Mine deal heralds end of bitter New Caledonia feud

Claudine WERY
·2 min read
The massive Goro mine complex has been shut since December.

New Caledonia's fiercely divided political parties on Thursday reached a deal on the sale of a key nickel mine which sparked a collapse of the French territory's government and threatened to cloud a third independence vote set for next year.

The massive Goro mine complex has been shut since December, when striking workers tried to storm the site to prevent its sale by the Brazilian mining giant Vale and the French state.

Under the new deal hammered out by pro-independence groups, loyalist parties and indigenous Kanaks, the mine will be sold to a consortium that now includes employees as well as three regional provinces.

As a result, local investors combined will keep a majority stake of 51 percent, while the Switzerland-based commodities trader Trafigura, which originally planned to buy the site, will hold just 19 percent. A pension fund will own the remainder.

"More than just a simple end to the crisis, this political accord creates a new mining model for southern Caledonia," said Roch Wamytan, a Kanak leader who is president of the Congress in Noumea.

Wamytan and his allies in the pro-independence FLNKS alliance forced the collapse of the coalition government on February 2 to protest the sale as well as a budget plan for the cash-strapped island in the southern Pacific.

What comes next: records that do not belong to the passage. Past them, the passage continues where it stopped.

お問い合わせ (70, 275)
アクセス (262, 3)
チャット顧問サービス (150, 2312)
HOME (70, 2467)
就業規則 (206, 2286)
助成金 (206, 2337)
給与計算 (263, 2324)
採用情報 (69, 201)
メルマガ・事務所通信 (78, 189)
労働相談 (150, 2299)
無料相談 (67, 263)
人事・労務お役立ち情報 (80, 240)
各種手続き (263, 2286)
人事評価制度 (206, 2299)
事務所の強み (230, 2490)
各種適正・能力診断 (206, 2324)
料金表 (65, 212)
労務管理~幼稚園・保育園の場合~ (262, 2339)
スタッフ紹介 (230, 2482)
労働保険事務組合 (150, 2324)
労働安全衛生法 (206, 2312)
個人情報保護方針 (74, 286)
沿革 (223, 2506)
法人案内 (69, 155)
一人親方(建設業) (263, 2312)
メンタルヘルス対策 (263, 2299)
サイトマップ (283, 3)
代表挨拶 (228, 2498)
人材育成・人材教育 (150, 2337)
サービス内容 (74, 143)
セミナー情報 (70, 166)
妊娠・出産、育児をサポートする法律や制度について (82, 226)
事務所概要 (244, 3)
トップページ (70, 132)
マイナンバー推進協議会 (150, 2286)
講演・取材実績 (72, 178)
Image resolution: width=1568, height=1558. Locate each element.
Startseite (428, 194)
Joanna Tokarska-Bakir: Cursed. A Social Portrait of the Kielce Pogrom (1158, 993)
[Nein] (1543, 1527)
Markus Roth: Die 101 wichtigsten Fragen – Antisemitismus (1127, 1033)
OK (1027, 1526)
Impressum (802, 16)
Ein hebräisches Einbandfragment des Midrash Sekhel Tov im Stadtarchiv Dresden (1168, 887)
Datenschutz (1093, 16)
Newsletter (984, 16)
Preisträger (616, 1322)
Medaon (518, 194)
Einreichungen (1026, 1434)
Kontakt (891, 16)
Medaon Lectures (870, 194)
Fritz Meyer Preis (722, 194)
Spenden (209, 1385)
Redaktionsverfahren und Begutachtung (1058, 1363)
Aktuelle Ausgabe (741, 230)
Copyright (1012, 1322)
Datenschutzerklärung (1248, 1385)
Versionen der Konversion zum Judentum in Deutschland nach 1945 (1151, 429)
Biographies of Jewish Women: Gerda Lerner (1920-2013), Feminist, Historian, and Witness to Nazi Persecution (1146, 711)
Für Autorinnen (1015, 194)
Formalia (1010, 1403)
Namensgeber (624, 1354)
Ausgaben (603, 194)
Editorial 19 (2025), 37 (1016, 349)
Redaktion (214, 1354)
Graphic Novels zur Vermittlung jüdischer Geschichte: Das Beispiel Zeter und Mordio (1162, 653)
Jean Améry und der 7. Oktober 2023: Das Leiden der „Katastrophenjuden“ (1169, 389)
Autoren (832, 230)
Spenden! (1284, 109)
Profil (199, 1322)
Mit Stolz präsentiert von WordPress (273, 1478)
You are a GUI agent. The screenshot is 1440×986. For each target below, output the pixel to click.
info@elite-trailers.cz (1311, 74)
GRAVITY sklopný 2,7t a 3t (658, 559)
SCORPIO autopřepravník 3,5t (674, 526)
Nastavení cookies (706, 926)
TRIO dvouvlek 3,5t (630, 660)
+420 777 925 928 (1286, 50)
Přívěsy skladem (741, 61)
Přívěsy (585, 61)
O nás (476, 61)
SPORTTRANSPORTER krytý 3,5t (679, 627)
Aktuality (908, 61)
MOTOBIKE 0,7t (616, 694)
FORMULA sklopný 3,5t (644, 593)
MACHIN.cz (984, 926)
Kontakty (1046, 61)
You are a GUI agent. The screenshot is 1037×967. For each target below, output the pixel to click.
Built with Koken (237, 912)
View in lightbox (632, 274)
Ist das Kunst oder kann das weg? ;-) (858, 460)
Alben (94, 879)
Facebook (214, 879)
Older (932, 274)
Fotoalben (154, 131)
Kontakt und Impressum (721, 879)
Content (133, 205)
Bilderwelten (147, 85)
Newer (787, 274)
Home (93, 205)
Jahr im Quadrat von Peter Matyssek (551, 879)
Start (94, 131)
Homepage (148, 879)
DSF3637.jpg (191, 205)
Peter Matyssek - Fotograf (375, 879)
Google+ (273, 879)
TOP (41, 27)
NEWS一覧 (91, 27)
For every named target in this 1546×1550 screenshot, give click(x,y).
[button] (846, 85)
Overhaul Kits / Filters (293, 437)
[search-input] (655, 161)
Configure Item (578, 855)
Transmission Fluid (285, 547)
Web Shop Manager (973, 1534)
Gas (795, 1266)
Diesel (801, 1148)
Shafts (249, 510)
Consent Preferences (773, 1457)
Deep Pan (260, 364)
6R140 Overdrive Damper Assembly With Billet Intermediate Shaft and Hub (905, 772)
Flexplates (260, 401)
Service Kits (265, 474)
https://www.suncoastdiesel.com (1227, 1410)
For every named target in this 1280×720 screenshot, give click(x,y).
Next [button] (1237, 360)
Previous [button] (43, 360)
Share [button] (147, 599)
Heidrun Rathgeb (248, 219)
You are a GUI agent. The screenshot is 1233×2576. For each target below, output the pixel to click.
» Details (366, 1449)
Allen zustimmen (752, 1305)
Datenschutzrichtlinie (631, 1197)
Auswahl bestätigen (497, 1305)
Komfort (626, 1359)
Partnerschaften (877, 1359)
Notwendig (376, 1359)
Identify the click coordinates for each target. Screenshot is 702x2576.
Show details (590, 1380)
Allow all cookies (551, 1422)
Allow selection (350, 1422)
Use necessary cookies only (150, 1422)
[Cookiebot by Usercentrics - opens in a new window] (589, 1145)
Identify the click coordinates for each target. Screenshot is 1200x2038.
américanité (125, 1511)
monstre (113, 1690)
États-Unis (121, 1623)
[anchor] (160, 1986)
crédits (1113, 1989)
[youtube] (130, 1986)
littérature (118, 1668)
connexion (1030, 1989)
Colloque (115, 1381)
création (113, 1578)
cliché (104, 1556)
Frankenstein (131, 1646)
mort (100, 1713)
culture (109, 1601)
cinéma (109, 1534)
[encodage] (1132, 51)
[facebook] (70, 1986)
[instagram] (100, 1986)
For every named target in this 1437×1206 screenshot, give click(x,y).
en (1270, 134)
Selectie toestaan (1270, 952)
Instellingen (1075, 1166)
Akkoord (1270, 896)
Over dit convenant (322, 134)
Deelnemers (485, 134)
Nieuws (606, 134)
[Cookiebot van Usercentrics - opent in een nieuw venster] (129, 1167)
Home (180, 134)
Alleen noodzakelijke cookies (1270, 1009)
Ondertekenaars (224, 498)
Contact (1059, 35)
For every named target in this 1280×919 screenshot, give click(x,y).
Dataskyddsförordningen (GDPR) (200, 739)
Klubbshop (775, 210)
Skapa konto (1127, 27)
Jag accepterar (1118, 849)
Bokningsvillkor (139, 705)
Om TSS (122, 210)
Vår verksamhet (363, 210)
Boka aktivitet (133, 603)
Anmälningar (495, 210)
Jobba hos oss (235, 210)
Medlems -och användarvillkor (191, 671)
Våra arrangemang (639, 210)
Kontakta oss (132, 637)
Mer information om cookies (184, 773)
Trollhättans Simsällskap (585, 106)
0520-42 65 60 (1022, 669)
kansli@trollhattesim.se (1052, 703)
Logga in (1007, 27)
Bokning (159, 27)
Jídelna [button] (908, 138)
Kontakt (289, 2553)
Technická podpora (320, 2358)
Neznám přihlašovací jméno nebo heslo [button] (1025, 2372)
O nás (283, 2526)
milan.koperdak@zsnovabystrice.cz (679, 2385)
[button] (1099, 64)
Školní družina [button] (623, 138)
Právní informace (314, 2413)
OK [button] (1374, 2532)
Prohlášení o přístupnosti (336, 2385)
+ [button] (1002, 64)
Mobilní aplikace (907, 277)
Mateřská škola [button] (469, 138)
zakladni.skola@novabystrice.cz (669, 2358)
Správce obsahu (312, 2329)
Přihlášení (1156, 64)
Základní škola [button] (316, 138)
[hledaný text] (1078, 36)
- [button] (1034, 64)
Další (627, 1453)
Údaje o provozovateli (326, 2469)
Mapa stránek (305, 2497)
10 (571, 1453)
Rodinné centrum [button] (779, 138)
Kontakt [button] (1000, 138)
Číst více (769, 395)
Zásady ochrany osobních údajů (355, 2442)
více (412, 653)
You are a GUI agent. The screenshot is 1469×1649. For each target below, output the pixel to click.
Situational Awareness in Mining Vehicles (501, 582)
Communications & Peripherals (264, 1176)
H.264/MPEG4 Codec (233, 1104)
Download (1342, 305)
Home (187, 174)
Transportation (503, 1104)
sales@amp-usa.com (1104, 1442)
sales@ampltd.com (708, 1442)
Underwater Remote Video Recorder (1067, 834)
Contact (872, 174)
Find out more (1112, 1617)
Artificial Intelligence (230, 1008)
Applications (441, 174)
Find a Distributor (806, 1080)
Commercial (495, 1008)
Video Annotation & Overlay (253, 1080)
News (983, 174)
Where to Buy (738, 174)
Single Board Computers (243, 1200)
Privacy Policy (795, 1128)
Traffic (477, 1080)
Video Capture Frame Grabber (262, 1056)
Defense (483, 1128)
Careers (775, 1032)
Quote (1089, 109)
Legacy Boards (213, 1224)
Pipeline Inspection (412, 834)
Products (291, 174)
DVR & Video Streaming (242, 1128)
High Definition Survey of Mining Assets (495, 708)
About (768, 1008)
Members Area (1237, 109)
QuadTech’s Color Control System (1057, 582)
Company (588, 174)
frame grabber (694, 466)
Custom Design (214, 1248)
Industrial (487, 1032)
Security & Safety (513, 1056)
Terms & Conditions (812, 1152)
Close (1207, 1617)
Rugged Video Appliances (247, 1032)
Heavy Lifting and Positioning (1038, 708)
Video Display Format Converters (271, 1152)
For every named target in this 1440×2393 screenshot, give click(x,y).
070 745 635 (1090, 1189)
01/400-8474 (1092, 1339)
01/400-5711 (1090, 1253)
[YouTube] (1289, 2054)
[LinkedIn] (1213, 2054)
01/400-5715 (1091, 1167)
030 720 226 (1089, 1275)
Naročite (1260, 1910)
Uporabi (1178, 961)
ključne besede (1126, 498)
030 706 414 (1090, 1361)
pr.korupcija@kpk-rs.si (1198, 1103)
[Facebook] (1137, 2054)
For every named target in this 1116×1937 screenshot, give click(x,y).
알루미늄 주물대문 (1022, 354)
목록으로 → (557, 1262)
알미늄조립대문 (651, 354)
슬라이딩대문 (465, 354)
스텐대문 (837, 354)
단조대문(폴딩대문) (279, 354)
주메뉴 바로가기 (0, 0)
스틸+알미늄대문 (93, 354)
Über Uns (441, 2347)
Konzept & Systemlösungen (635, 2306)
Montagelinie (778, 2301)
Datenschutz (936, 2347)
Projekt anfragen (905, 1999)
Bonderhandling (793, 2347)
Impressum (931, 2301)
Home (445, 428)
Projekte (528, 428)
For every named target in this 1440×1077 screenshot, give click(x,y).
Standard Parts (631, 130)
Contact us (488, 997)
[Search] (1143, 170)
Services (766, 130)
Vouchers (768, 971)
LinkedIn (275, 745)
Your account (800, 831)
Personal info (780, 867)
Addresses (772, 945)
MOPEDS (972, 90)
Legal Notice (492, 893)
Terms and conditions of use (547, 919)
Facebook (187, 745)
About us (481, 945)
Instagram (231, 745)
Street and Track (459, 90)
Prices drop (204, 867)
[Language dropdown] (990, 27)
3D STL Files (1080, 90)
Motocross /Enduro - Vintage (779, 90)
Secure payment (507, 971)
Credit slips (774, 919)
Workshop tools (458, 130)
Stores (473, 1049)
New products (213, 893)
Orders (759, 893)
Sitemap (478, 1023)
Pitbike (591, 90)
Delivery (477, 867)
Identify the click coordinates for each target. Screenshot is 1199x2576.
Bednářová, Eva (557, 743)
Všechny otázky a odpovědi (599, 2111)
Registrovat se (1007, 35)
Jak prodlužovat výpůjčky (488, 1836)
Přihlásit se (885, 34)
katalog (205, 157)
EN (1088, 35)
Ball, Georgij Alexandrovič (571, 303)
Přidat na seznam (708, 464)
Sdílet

Its huge nickel reserves are crucial for the local economy, which has a large degree of autonomy though many are pushing for total independence.

A referendum on breaking away was rejected first in 2018 and then again in October, and a third vote will be held in 2022 as part of a de-colonisation plan from 1998 known as the Noumea Accord.

Private investors will pay one billion euros ($1.2 billion) and the French state will add 400 million euros in loans and guarantees for the mine, which accounts for 3,000 direct and indirect jobs.

"This accord by New Caledonia's political forces gives new hope for our ability to find solutions, by going beyond our usual positions," said Sonia Backes, president of the island's southern province where the mine is located.